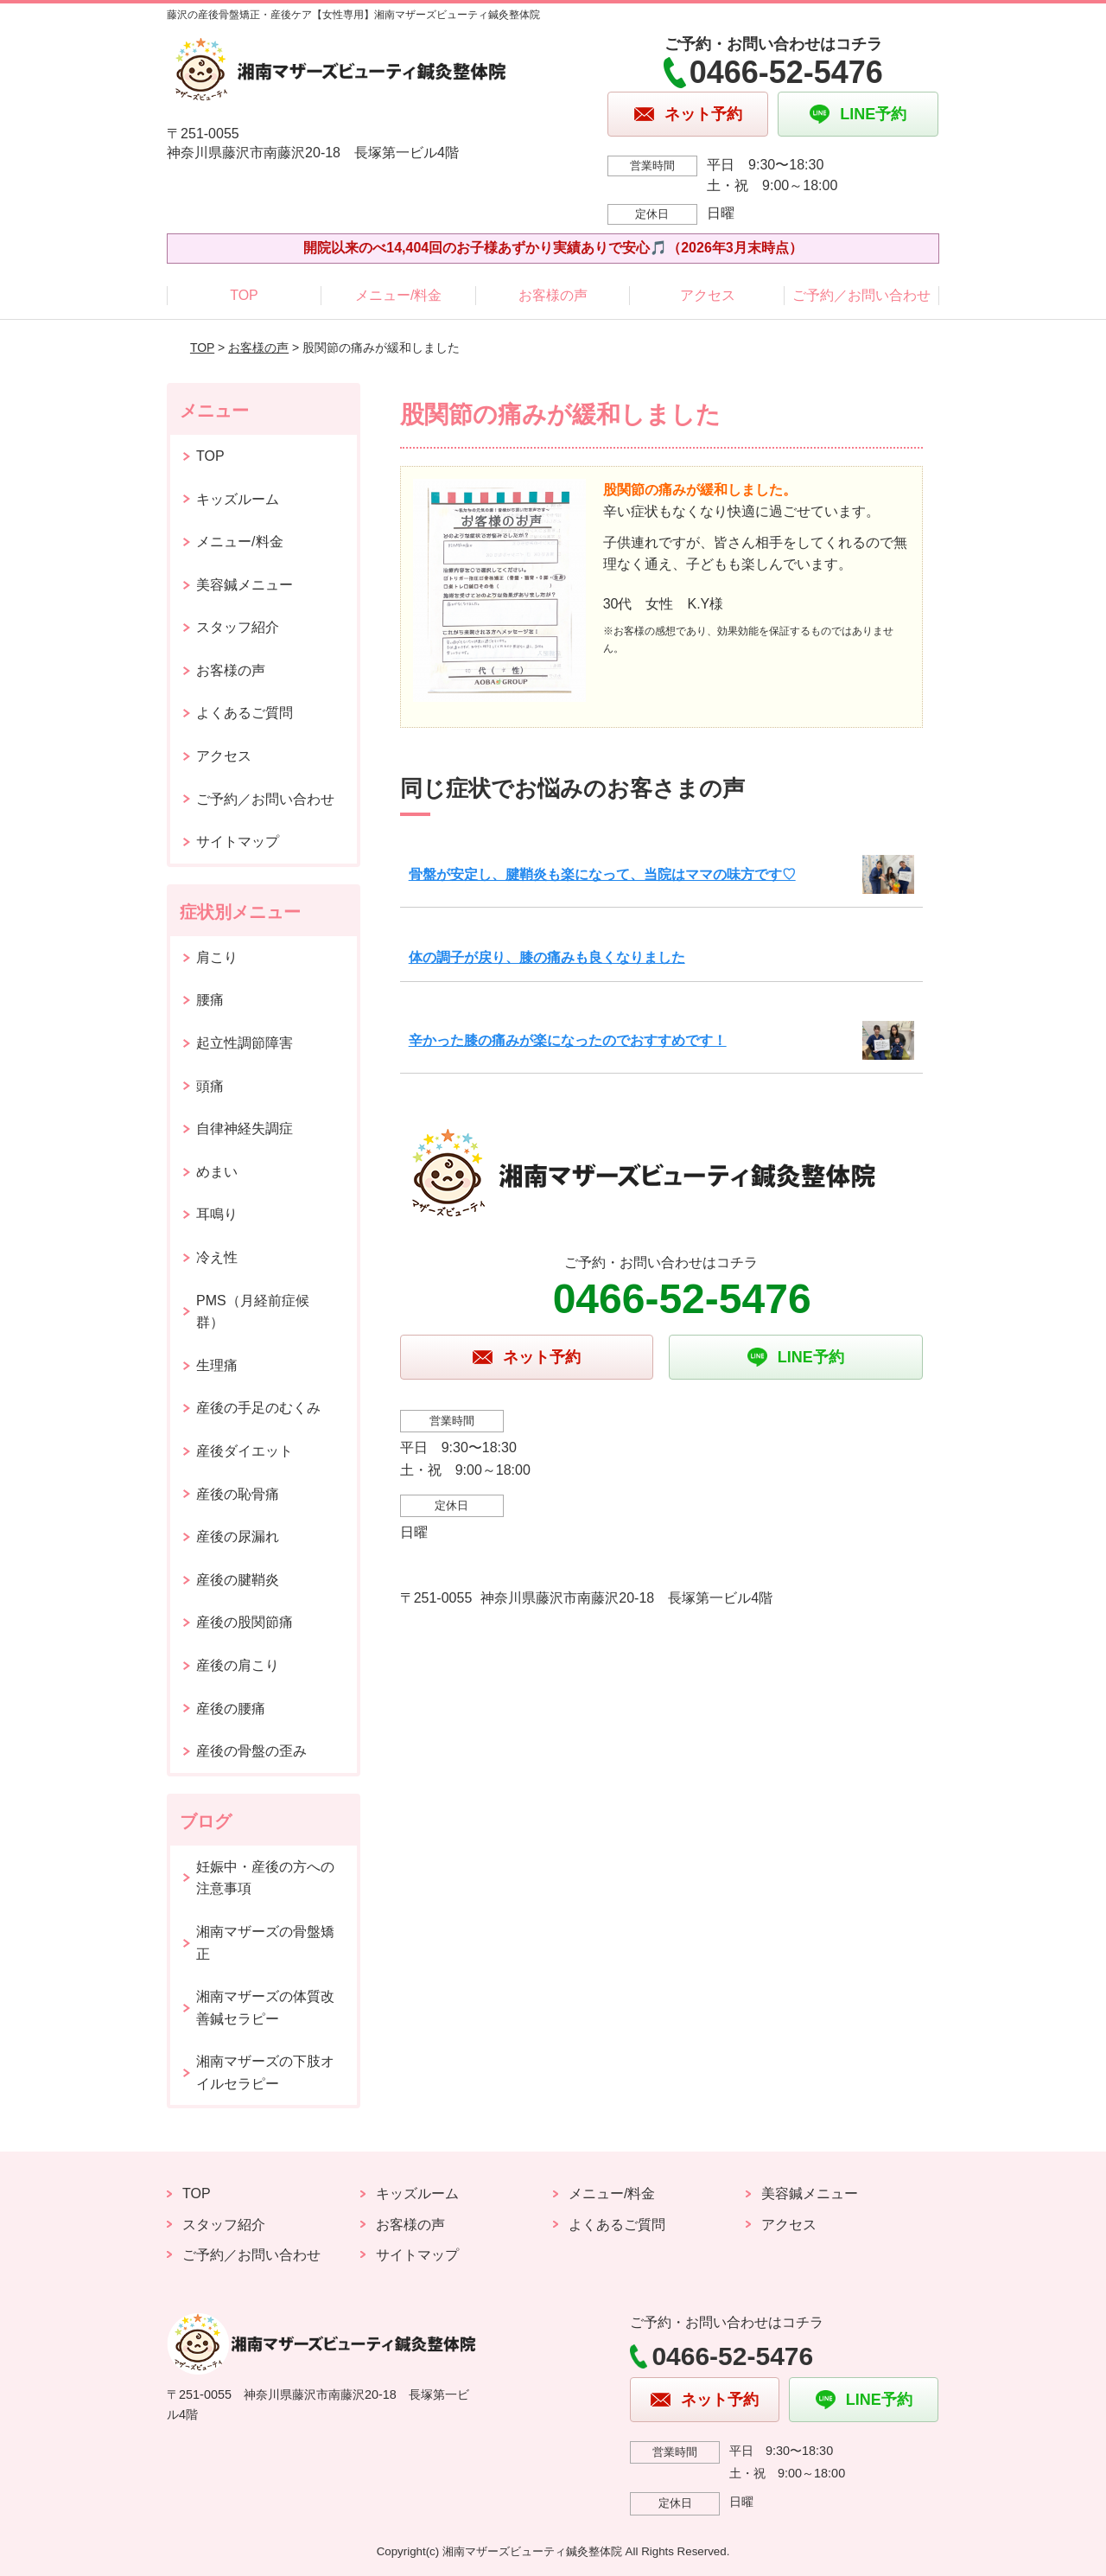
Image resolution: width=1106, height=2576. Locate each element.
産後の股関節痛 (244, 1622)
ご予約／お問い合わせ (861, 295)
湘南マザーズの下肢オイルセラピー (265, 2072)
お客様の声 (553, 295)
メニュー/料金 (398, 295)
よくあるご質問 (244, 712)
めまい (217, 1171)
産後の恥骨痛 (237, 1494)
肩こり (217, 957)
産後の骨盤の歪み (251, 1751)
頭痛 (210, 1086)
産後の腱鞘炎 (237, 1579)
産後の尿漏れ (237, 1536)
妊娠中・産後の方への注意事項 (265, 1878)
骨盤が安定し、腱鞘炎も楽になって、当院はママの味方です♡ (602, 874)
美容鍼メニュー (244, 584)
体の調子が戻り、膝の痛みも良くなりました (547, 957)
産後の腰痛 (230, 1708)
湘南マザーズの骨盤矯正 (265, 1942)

---*---

ASSIGNMENT
All of the records need to be restated word for word, but not the pictures.

RESPONSE
Image resolution: width=1106, height=2576. Locate each element.
産後の股関節痛 (244, 1622)
ご予約／お問い合わせ (861, 295)
湘南マザーズの下肢オイルセラピー (265, 2072)
お客様の声 (553, 295)
メニュー/料金 (398, 295)
よくあるご質問 (244, 712)
めまい (217, 1171)
産後の恥骨痛 (237, 1494)
肩こり (217, 957)
産後の骨盤の歪み (251, 1751)
頭痛 (210, 1086)
産後の腱鞘炎 (237, 1579)
産後の尿漏れ (237, 1536)
妊娠中・産後の方への注意事項 (265, 1878)
骨盤が安定し、腱鞘炎も楽になって、当院はママの味方です♡ (602, 874)
美容鍼メニュー (244, 584)
体の調子が戻り、膝の痛みも良くなりました (547, 957)
産後の腰痛 (230, 1708)
湘南マザーズの骨盤矯正 (265, 1942)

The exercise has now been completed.